I was wondering, doesn't memo make up most of the actual BLDtime to solve? Or is it half and half? Would BLD solving(the actual solving part not including memo) be a bit slower but pretty fast, compared to speedsolving?


----------



## cmhardw (Apr 5, 2007)

I'd say on average, for me, it's about 50-50 for 3x3. My times vary a lot on 3x3 for each stage, but it usually is around 50-50 for the overall time.

For 4x4 and 5x5 it's different. 4x4 I tend to hover around 50-50 but often the memorization is longer than the solving phase. For 5x5 memorization is almost always longer than the solving phase, with very rare exceptions. Again those are just my times.

As to your other question about how BLD solving compares to sighted solving with your BLD method I find that BLD solving is almost always faster. This is because you have the cube completely memorized and can try to use tricks to make later steps easier, or you can sometimes combine steps. When you solve sighted with your BLD method you may not notice any of these tricks, and it tends to take longer to find pieces while searching than it does to remember them from your memorized list too.

Just my $0.02

Chris


----------



## dChan (Apr 5, 2007)

I see, that mkaes a lot of sense. When you do your 15 second inspection you are only looking for 4-5 pieces. Maybe the cross and possibly first c/e pair. With BLD you are looking for everything.


----------



## AvGalen (Apr 6, 2007)

50%/50% seems about right, even for a beginner like me. Solving (by an expert) has a very high amount of turns/per/second (especially for the T-perm/Pochmann style), but you need many more turns to solve the cube.
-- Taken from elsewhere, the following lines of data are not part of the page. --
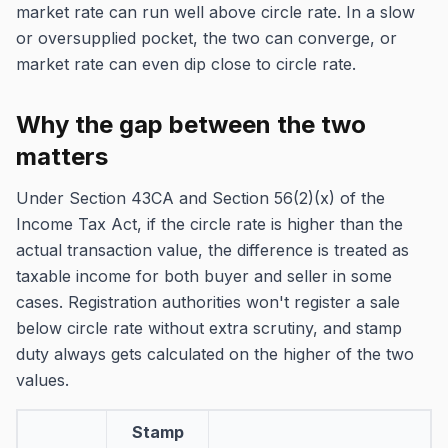
market rate can run well above circle rate. In a slow
or oversupplied pocket, the two can converge, or
market rate can even dip close to circle rate.
Why the gap between the two
matters
Under Section 43CA and Section 56(2)(x) of the
Income Tax Act, if the circle rate is higher than the
actual transaction value, the difference is treated as
taxable income for both buyer and seller in some
cases. Registration authorities won't register a sale
below circle rate without extra scrutiny, and stamp
duty always gets calculated on the higher of the two
values.
Stamp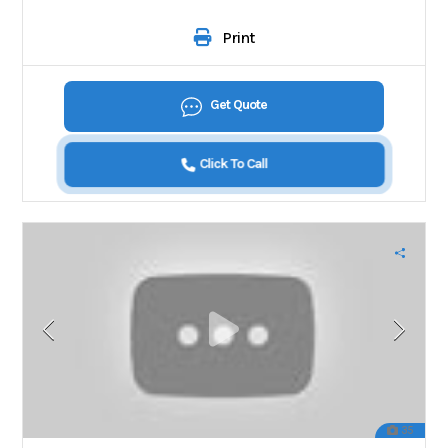
Print
Get Quote
Click To Call
35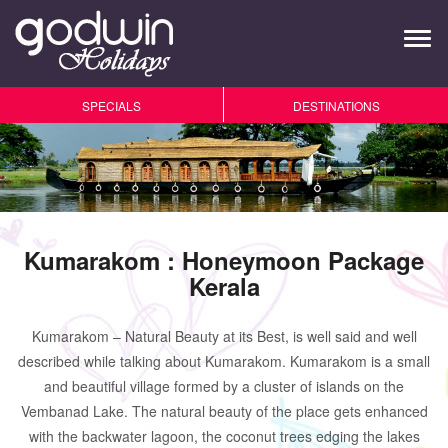
Tog
navi
SPECIALS
DESTINATIONS
Kumarakom : Honeymoon Package
Kerala
Kumarakom – Natural Beauty at its Best, is well said and well
described while talking about Kumarakom. Kumarakom is a small
and beautiful village formed by a cluster of islands on the
Vembanad Lake. The natural beauty of the place gets enhanced
with the backwater lagoon, the coconut trees edging the lakes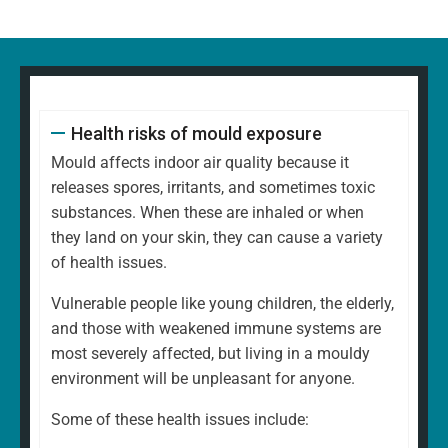
Health risks of mould exposure
Mould affects indoor air quality because it
releases spores, irritants, and sometimes toxic
substances. When these are inhaled or when
they land on your skin, they can cause a variety
of health issues.
Vulnerable people like young children, the elderly,
and those with weakened immune systems are
most severely affected, but living in a mouldy
environment will be unpleasant for anyone.
Some of these health issues include: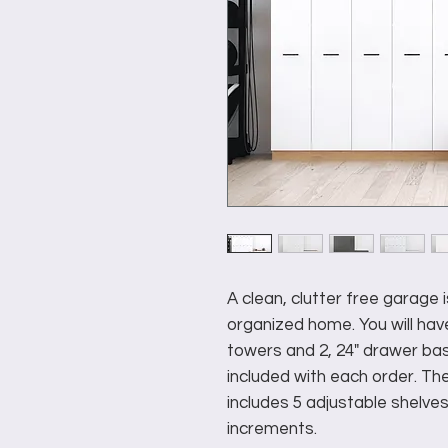
A clean, clutter free garage i
organized home. You will have
towers and 2, 24" drawer bas
included with each order. The
includes 5 adjustable shelves
increments.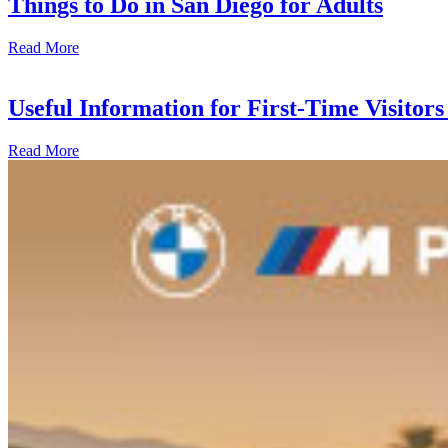
Things to Do in San Diego for Adults
Read More
Useful Information for First-Time Visitors 
Read More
M?ty?s Kuti's 3x3x3 WR didn't have 50%/50%, but had a 25/55 seconds breakdown.


----------



## dbeyer (Apr 6, 2007)

Blindfolded cubing is usually about 40% memo 60% exe for me. I want it to be so much faster, memo could be cut down to sub 30 (I wouldn't be accurate, then again I don't care) and Execution could be a lot better!

Later,
Daniel Beyer


----------



## dChan (Apr 6, 2007)

I hope that next week I'll have nothing to do so I can learn/practice BLD. Currently I kow how the system works, but am a littleconfused about edge orientation- though I should be able to get it. And memo is definetly going to be a big problem for me. Might take way longer than my actual solving time.


----------



## AvGalen (Apr 7, 2007)

dChan: use this rule for edge orientation:
If an edge can be put at its destination spot, oriented correctly, without using L, L', R, R' it is oriented correctly, otherwise it is not.
The number of mis-oriented edges cannot be odd.

Consider this example (I am assuming white at the bottom, red at the front):
D U L B2 R' D2 U R D2 U' F2 D U2 B F2 D2 R F L D R2 U F U2 B2 R2 B U' B' F'
Green-Yellow: mis-oriented
Blue-White: mis-oriented
Green-Red: U2 F, so correctly oriented
Blue-Yellow: mis-oriented
White-Green: mis-oriented
Orange-Blue: F2 L2, so correctly oriented
Blue-Red: mis-oriented
Red-White: L2 F', so correctly oriented
Orange-Green: mis-oriented
Red-Yellow: mis-oriented
Orange-White: mis-oriented
Yellow-Orange: L2 U, so correctly oriented

8 mis-oriented


----------